When the string "você" appears in a line of the records, show the whole line.

→ **Input**:

——————

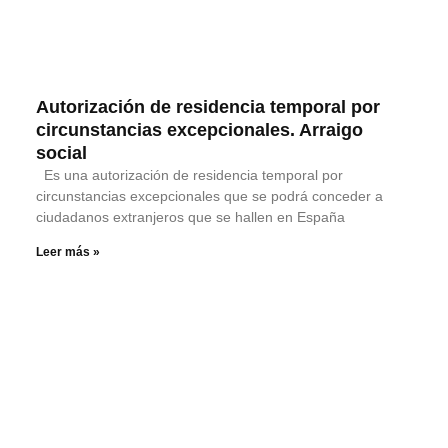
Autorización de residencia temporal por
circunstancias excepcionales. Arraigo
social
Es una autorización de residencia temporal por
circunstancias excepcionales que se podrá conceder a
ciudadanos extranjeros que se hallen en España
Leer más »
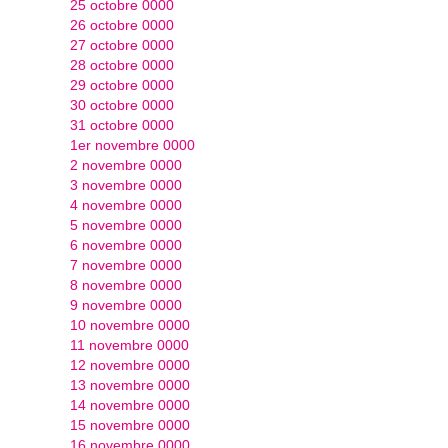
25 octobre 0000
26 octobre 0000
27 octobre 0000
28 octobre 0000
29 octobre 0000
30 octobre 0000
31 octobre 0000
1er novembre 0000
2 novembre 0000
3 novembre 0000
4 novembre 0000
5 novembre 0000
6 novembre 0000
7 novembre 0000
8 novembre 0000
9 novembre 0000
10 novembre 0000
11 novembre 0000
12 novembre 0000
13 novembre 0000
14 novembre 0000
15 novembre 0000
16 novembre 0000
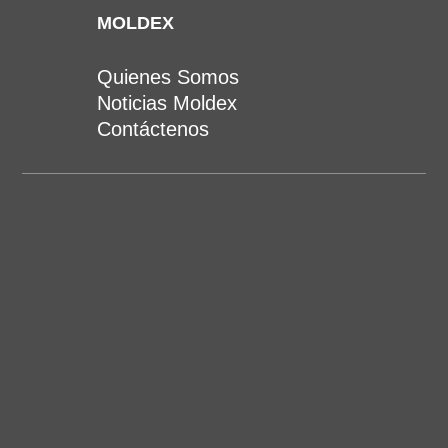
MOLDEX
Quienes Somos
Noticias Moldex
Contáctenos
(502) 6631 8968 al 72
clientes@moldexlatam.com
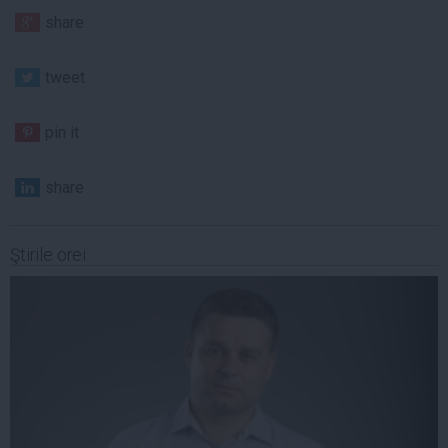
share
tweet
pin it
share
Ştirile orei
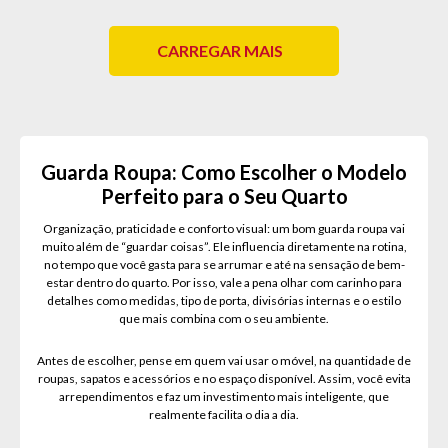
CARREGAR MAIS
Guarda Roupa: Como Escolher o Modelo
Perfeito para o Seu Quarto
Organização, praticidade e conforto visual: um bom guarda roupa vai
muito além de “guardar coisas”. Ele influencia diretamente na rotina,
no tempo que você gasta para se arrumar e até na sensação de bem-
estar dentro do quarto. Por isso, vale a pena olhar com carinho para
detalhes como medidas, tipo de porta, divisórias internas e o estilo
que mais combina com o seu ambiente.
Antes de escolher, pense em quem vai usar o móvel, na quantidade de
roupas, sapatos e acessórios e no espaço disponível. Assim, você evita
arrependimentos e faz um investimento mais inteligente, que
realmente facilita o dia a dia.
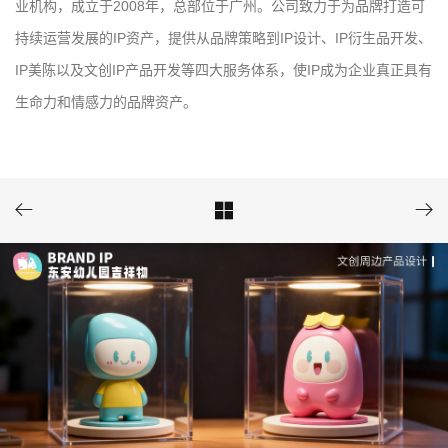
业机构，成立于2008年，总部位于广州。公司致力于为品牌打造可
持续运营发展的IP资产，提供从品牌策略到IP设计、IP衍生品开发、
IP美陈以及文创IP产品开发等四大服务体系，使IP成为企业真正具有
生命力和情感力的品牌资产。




——————

→ **Task output**:
no tempo que você gasta para se arrumar e até na sensação de bem-
roupas, sapatos e acessórios e no espaço disponível. Assim, você evita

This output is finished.